One of my recent projects involved the repair of a 1993 International Medium-Duty truck hood made from SMC. There were several areas needing attention, and one of them was the driver’s side inner fender. This piece had formerly been attached with button-head pop rivets. This design is common to composites, and allows for easy replacement of the separate fiberglass pieces. The pop rivets had come loose over time, allowed to move around, and cause severe damage to the extent that the riveting flange was broken off. My only solution was to bond the two pieces together.

Material Fatigue in the corner
The loose panel flexed so much and for so long that it fatigued the material and failed in the corner of the inner fender next to the attachment to the rest of the hood. To repair this, I removed the area with the rivets, ground down the surfaces of both pieces on both sides, and reattached them with fiberglass and epoxy resin.

Prepared glass and resin
I wanted to place epoxy and fiberglass on both sides of the repair area to ensure a good, solid bond that would hold very well.
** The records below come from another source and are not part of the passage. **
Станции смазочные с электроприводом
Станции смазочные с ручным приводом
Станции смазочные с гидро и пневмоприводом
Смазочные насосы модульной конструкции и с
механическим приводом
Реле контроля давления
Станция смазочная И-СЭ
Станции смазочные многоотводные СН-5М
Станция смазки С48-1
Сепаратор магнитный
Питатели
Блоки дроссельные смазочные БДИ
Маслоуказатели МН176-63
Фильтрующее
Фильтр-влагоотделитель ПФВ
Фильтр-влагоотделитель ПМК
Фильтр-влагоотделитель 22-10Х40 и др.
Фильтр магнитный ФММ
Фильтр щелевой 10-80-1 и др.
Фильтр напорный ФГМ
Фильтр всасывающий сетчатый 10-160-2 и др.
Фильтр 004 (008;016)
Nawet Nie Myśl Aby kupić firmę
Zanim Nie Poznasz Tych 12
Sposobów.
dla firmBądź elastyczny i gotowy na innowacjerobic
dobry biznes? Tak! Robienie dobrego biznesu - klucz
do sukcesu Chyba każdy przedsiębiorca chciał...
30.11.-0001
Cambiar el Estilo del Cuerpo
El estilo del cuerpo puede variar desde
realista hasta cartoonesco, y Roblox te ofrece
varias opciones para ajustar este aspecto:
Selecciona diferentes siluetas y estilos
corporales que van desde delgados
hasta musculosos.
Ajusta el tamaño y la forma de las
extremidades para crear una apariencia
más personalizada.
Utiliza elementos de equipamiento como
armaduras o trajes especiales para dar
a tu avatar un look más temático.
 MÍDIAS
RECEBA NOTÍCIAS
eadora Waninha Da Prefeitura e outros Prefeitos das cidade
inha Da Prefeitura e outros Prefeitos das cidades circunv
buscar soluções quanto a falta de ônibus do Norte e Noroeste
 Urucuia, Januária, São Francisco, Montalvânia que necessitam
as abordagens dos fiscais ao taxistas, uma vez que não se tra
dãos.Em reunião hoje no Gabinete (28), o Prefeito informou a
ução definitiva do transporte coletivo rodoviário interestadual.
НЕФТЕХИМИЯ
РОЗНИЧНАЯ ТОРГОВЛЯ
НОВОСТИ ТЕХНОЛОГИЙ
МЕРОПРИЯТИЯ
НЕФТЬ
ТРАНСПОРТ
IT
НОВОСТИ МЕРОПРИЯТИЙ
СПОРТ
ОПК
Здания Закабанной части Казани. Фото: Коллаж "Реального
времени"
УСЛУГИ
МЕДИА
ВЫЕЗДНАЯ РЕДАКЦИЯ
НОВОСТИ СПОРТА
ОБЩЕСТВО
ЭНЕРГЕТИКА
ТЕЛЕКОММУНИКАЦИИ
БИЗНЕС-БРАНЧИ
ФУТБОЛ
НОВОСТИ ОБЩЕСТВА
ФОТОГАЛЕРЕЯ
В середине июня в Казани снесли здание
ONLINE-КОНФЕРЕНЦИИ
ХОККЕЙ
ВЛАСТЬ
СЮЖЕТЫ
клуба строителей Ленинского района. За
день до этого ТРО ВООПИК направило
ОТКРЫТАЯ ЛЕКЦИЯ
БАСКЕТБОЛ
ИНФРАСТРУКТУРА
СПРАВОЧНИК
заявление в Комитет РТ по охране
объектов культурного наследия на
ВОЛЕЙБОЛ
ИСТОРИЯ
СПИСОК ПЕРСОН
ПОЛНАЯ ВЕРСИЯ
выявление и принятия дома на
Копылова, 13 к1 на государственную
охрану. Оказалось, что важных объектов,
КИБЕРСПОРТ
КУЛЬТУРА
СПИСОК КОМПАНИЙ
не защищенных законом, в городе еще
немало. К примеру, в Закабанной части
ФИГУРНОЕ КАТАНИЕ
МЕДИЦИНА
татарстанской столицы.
Epoxy Resin and Fiberglass applied
After the area was prepared, I applied epoxy resin to the surface to ensure good adhesion. I had a low spot that was a gap, so I mixed some microfiber and epoxy to make a paste and fill this gap. A stronger bond is produced when the fiberglass is not spanning an open gap between the two pieces. I placed two layers of 3oz Chopped Strand Mat over the paste and worked the air out to make a nice consistent repair. I then ground down the surface to make a nice-looking, consistent repair.
Back end of the inner fenderThe rear of the inner fender had similar problems. A hole had emerged in the black SMC piece. I ground down both surfaces and placed some fiberglass across the area to bond it together.
One of the repairs on my International Hood was for the passenger corner. This portion of the hood was damaged before I got it, and was COMPLETELY MISSING!
Time, effort, epoxy, and fiberglass, allowed me to successfully completed the repair. This SMC hood will be repaired as good as new!

Damaged area to be repaired
The hood was placed upside to allow for work access. The repair area had several cracks and breakage areas. The repair began with surface preparation.

Surface Preparation on the repair area
I used a grinding disc to remove material on the front and back side of the repair to scarf the repair into the large area. Good surface preparation gives us a clean area that can hold a bond and create a transition area. I also drilled some holes in the end of the cracks to stop their propagation.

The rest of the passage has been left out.